FORT MYERS, Fla. (AP) -- Just nine days ago, commissioner Bud Selig put contraction aside, and the Minnesota Twins finally knew for certain they'd be going to spring training and playing baseball this season.
Major league players are gathering throughout Florida and Arizona this week, but it's doubtful any are enjoying it more than Twins such as Torii Hunter and Doug Mientkiewicz.
They sat at a table in the Twins' clubhouse Thursday doing what they love to do: talking baseball.
Players, teams, fans, ballparks. It didn't matter.
"I appreciate this team. I do," Hunter said. "When you've gone through what we've gone through, you appreciate everything more."
Close to 20 players took part in a light workout of batting practice and fielding although the team won't have its first official practice until Feb. 18. The early turnout illustrated the team's eagerness to move past the drama of the team's near-elimination and get back to the business of baseball, Hunter said.
"That's too much for one offseason," Hunter said, shaking his head. "We talked a lot this winter and couldn't believe that Bud Selig wanted to contract us after the season we had last year. But you can't let it have an effect on your preparation.
"You want to be in Minnesota with the guys you grew up with and we went through ups and downs. But you're going to play somewhere."
Mientkiewicz, who got up to leave the baseball talk at least four times, only to sit back down each time, was more concise in his description of the winter.
"Complicated," Mientkiewicz said. "We tried not to get too caught up in it. We realized it was out of our control and there's nothing we could do about it."
The Twins' frustration was greater because of the breakout season they had in 2001. After years of bad baseball, the Twins led the AL Central for more than half the season and wound up finishing second.
It was that performance, Hunter said, that probably saved the team for at least another year.
"If Selig would have talked contraction in '99 or 2000 or whatever, when we weren't getting anybody in the stands and we weren't performing like we're supposed to, I could kind of see that," Hunter said. "But no, he wants to do it in the year we're growing and maturing, and I hate that that happened."
For some of the Twins' bright young stars, the prospect of contraction was hard to swallow.

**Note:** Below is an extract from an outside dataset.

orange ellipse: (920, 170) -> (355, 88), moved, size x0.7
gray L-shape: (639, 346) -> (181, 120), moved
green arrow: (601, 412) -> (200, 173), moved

And they did their best to keep it from affecting their offseason workouts.
"You can't let it affect you," Mientkiewicz said. "As players you have to go about your business. If the Twins aren't here you have to go and make a club somewhere else. We had to take it as, 'We're going to come to spring training, it just depends on where and with who."'
Second-year pitcher Adam Johnson said he was shocked at first, but forced himself to concentrate on what he could control.
"A month into it, I was like, 'OK, I don't see anything in the near future happening so I'll go about my business.' If you get traded, it's like anything -- it's going to happen."

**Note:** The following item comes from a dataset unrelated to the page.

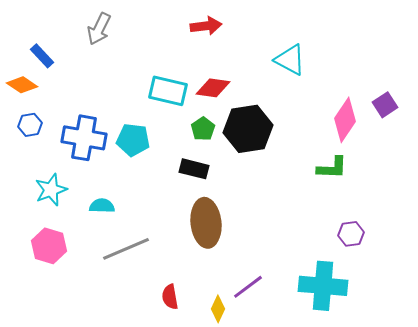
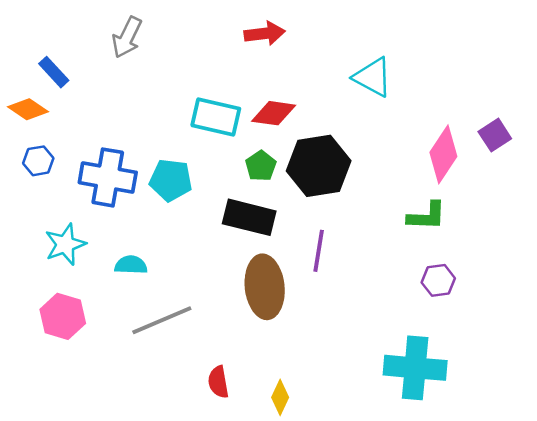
black rectangle: (194, 169) -> (249, 217), size x1.4
purple hexagon: (351, 234) -> (438, 280), moved
purple line: (248, 287) -> (319, 251), moved, turned -44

Even though the contraction fight kept the Twins from changing their roster much in the offseason, they enter spring training as serious division contenders.

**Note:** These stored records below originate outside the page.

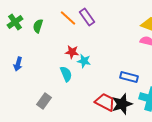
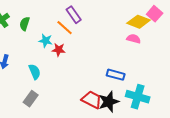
orange line: (68, 18) -> (65, 28), moved
cyan star: (84, 61) -> (46, 41), moved
cyan semicircle: (66, 74) -> (35, 72), moved

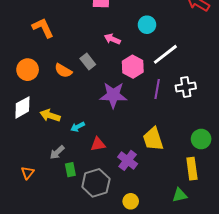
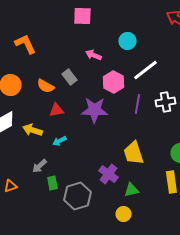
red triangle: (98, 144) -> (56, 110), moved
orange triangle: (28, 173) -> (10, 186), turned 32
green triangle: (180, 195) -> (131, 190), moved
yellow circle: (131, 201) -> (123, 214), moved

That's especially satisfying for Hunter and Mientkiewicz, who came up through the team's minor league system.
"We came from the lowest of the low," Hunter said. "For us, the hard work is finally starting to pay off. Now we have a good chance at a division title and that's what we wanted."
They also have something to prove to the rest of the baseball owners, and especially Selig, that they belong in the league, Hunter said.